Ten years after the U.S. economy started recovering, it cannot produce as many jobs as it could before. There are a couple of reasons for this. First, the number of workers has decreased, and furthermore, the employers fear the consequences of the trade war with China.
Economists hope to see around 165,000 open job positions in the job report for June that is due on Friday, which would be a major increase after the disappointing 75,000 jobs offered in May. However, the ADP report showed that there were only 102,000 private job openings and sunk the expectations for the official report.

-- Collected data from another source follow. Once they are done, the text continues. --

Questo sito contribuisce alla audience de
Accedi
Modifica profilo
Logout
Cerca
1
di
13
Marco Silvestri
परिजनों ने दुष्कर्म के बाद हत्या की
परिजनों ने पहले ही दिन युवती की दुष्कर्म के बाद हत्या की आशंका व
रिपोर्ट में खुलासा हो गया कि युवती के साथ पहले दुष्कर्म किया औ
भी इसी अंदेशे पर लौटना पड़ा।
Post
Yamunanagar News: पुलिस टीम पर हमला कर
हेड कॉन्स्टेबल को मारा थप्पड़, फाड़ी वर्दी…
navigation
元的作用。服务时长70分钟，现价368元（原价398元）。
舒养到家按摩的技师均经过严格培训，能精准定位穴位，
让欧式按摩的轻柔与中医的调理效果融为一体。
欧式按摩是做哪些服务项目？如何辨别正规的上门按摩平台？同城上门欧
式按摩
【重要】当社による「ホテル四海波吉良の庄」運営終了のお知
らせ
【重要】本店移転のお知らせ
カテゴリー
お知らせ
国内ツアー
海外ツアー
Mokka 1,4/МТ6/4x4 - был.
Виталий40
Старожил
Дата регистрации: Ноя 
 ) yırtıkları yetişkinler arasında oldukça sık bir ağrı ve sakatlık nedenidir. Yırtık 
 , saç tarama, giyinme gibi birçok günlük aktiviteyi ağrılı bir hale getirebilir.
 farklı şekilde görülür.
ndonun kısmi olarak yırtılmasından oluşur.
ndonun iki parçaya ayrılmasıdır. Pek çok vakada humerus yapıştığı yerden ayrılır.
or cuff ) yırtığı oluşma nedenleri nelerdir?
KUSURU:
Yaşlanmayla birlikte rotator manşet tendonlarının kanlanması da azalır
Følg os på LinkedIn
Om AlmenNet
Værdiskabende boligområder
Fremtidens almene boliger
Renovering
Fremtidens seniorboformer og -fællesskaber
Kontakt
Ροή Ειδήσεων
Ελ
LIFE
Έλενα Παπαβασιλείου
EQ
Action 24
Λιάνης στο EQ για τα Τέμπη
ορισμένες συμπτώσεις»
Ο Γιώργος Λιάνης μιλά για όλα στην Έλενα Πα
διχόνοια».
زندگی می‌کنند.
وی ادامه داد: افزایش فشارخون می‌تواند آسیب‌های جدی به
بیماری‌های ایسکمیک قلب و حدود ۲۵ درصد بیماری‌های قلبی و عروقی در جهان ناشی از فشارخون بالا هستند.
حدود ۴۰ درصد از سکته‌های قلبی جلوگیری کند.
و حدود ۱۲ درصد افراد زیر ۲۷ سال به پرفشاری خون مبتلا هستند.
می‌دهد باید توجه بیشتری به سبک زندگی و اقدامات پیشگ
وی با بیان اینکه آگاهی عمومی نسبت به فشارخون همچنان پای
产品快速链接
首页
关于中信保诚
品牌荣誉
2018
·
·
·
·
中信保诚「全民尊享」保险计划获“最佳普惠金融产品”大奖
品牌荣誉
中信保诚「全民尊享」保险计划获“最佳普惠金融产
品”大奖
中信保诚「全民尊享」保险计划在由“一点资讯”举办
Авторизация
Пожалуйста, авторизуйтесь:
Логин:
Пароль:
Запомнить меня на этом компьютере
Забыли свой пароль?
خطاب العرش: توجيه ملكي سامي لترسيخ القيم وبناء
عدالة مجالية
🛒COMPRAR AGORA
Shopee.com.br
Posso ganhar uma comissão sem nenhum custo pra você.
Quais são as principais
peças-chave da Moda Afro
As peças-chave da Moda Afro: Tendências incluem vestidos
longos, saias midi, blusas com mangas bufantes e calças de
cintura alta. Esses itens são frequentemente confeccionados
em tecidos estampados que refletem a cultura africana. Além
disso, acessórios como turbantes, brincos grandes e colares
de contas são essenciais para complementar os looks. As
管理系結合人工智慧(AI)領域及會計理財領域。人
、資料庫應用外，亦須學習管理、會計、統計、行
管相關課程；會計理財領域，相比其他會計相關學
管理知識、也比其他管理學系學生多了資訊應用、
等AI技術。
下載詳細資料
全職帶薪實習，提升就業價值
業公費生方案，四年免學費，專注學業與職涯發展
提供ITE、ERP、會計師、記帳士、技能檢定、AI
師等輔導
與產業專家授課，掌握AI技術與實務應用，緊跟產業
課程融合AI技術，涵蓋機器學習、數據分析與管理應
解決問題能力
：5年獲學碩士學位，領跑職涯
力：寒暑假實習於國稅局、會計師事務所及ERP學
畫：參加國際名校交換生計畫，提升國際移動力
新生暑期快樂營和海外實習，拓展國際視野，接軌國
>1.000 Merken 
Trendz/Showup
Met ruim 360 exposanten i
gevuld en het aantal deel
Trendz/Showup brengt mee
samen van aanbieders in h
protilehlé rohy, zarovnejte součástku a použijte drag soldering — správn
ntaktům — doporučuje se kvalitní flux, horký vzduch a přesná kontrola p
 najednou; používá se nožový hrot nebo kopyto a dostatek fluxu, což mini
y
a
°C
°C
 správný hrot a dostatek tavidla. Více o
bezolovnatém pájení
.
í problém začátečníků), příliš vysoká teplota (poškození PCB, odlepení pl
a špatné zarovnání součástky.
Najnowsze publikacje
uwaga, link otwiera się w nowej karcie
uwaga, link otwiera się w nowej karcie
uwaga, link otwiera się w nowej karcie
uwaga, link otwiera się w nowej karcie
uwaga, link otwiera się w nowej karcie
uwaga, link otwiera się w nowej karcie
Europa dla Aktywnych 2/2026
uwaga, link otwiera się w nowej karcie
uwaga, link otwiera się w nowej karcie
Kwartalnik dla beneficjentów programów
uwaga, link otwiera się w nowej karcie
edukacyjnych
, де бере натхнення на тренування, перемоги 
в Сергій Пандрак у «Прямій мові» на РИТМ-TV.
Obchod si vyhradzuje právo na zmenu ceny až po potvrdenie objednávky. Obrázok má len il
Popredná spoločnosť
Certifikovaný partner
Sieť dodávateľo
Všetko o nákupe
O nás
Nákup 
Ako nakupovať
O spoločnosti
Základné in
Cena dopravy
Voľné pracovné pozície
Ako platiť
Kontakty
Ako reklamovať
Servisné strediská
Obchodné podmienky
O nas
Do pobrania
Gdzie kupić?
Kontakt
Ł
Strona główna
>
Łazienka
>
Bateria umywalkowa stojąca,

This job report provides an essential piece of information for the Fed and is about to be published at the end of this month. If the job growth continues to slow down or wages go down, that is going to be an indicator that it’s time for the interest rate cut. It is expected that the June report is going to show that unemployment stands at 3.6% and the average hourly wage has risen by 0.3%.
Economy specialist Chris Rupkey said that the low unemployment rate clearly showed that there was a shortage of workers in America. He also added that he took the ADP report with a grain of salt. He wonders whether the number of 200,000 jobs offered would become a distant memory.
People shouldn’t take the ADP report as a reliable assessment of the state of affairs on the employment market since it has shown considerably different numbers than the government’s job report in May. The initial ADP projection for May was that there were only 27,000 jobs available and was later corrected to 40,000 which was still far from the official number of 75,000.
However, this report served as an announcement of the employment slowdown later presented in the government report. While the number of jobs is going down, some other employment factors remain strong. Thus, according to data from the labor market, the number of unemployment claims has significantly dropped in June to 221,000.
The worrying fact about the ADP report is that it showed there were 37,000 fewer jobs available in small businesses that employ up to 19 people. Small businesses present a real booster of every economy, so to see a decline in this sector is never a positive sign.
It is still unknown how many employers hold their breath when hiring because they are worried about the trade war consequences and taxes and not so much about this slowdown.
What raises another red flag is a decline in the manufacturing sector and investment spending.
Rupkey stated that weak job offer two months in a row would certainly be a bad sign that would incite the Federal Reserve to implement rate cuts. However, he supposed this move would be expected on the market and that the economy wouldn’t go downhill because the consumers were still strong.
For another economy expert, Diane Swonk, this decrease in the labor market didn’t come as a surprise, and she actually thinks it was expected, and it has been going on since last year. The issue that the Fed should take seriously, in her opinion, is the rate of the wage growth that hasn’t been optimistic lately either. She thinks it is essential to keep this rate around 3%.
Mark Zandy from Moody’s Analytics estimates that the official job report is going to show 135,000 jobs available in June and that this number will reflect both a shortage in workforce and concerns about the impact of the trade war on the economy.
He adds that the ADP report presents the state of things in the private sector and that the official report is going to be packed with government jobs.
For Mark Zandi, the trade war is the main cause for this steep decline on the job market. He compares estimated 165,000 today with 225,000 open positions the same time last year saying that this number could drop to 150,000 or even less.
Specialists at J.P. Morgan are not that gloomy though. They expect the official number to hit the 140,000 mark saying that after they had studied all the relevant data, they thought that the decline in job offer wasn’t so terrifying after all.